PİRİNCİN TAŞLARI
Ben hiç düşünmedim. Siz hiç düşündünüz mü? Ama artık düşünme zamanımız toplum olarak geldi sanıyorum. Üretimden tamamen kopup, köylerimizi topraklarımızı terk edip şehirlere yerleşmeye ve toplum olarak kendimizi tüketim üzerine programlaya başladık…
İktidara gelmek isteyen her parti söylüyor; ”biz en iyisini yaparız” Önceki iktidar olan partilerin neler yaptığını neler yapamadığını iyi gördük. Bu konuya derinlemesine bakma zamanı geldi de geçiyor…
Misal, etrafta ayakkabı tamircisi görüyor musunuz? Tek-tük ‘Kunduracı’ derdik, güzel lehçemizle. Her mahalle de her çarşıda bir ya da iki tane vardı. Ayakkabı yırtılıp delindi mi, oraya bırakılır, tamir olurdu. Sonra hayat devam ederdi…
Marketler şehir içerisinde mahallere girdi. Bakkallarımız yok oldu. Terzilerimiz yok oldu. Elbise diktiren yok. Hazır Konfeksiyon terzilik mesleğini bitirdi. Var olanlar da hazır giyimcilerin paçalarını düzeltmek için var sanki. Üretmek, tamir etmek, ‘değmez’ denilerek yapılmıyor artık. Atalım, yenisini alalım…
Sanayi Odası’nın üretim temalı kampanyasını son derece önemli buluyorum. Sadece sahte indirimlere de karşıyım. Tüketiciler bu sahte indirimlere dikkat etmelidir…
Geçenlerde tenekeci sordu bir arkadaş. Özel bir boyda mangal yaptırmak için. Eskiden çok sayıda olan bu meslek erbabı şimdi çok az kalmış. Fabrikasyon mangallar gelip satılıyormuş…
Artık üretim az, tamir yok. At ve ithal edilmiş olan yenisini al.
Biliyorum bu yazının altına rahmetli Turgut Özal’ın ‘üretmeyin. Biz size verelim. Siz turizm yapın’ şeklindeki şehir efsanesini hatırlatan yorumlar yapılacak. Sanayi Holding denecek, şu denecek, bu denecek ama yanlış mı anlaşıldı bilmem ama işin suyu çıktı…
Peki, Özal bize “zeytinlerinizi şöminede yakın, sonra Gemlik’ten zeytin alın da dedi mi? Tarlalarınızı, Arazilerinizi satıp şehirlere, Kentlere yerleşin de dedi mi? Kızınızı köy gençleriyle evlendirmeyip şehir gençleriyle evlendirin de dedi mi?

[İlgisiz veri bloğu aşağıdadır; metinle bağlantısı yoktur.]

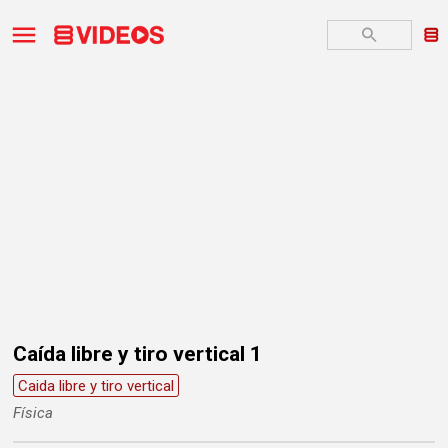
Caída libre y tiro vertical 1
Caida libre y tiro vertical
Física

Ya da arabalarınızı tamir ettirmeyi bırakın, her üç yılda bir borçlanarak yeni araba alın, ülkeyi de araba mezarlığına çevirin tavsiyesinde de bulundu mu?
Veya “öyle bir tüketim toplumu haline gelin ki, market reyonlarında yerli ürünlerin sayısı, ithal ürünler yanında devede kulak kalsın” dedi mi, Türkiye’nin o dönemde ki Başbakanı Özal?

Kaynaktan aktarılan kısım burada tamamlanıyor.